(Dataset entries)

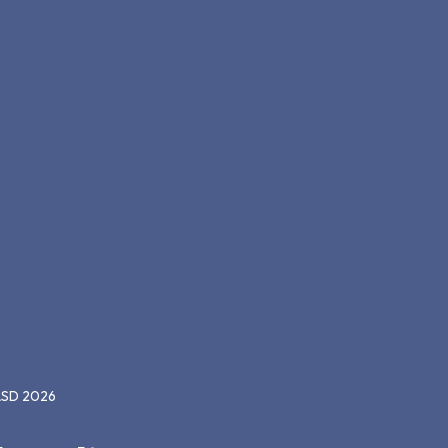
CASD 2026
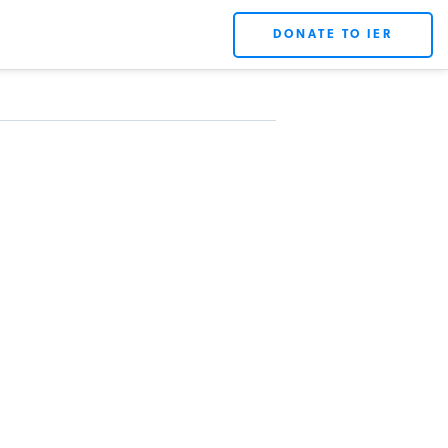
DONATE TO IER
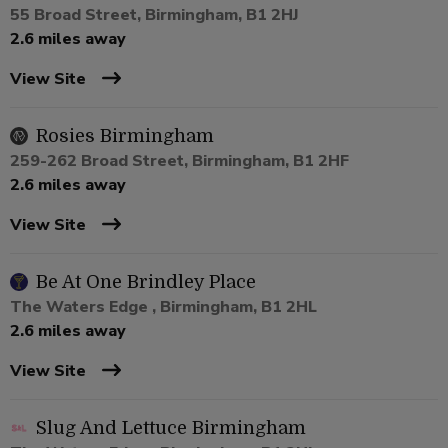
55 Broad Street, Birmingham, B1 2HJ
2.6 miles away
View Site
Rosies Birmingham
259-262 Broad Street, Birmingham, B1 2HF
2.6 miles away
View Site
Be At One Brindley Place
The Waters Edge , Birmingham, B1 2HL
2.6 miles away
View Site
Slug And Lettuce Birmingham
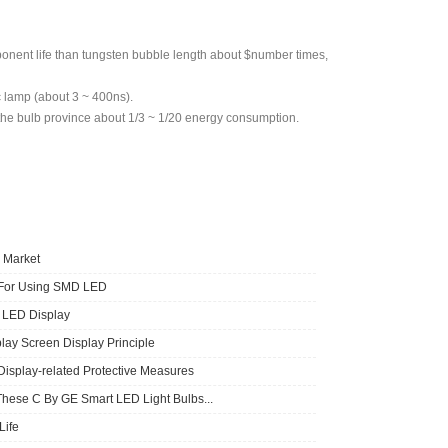
ponent life than tungsten bubble length about $number times,
c lamp (about 3 ~ 400ns).
o the bulb province about 1/3 ~ 1/20 energy consumption.
 Market
 For Using SMD LED
f LED Display
lay Screen Display Principle
Display-related Protective Measures
These C By GE Smart LED Light Bulbs...
ife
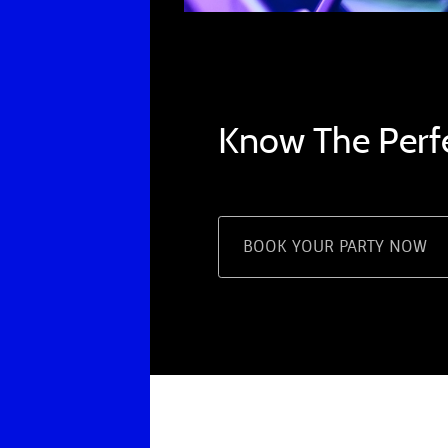
Know The Perf
BOOK YOUR PARTY NOW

▸ **Try it**
The answer must be an exact transcription of the lines from the one holding "lay Screen Display Principle" to the last line of the entries above, with no pictures and nothing else.

▸ **Answer box**
lay Screen Display Principle
Display-related Protective Measures
These C By GE Smart LED Light Bulbs...
ife
Know The Perf
BOOK YOUR PARTY NOW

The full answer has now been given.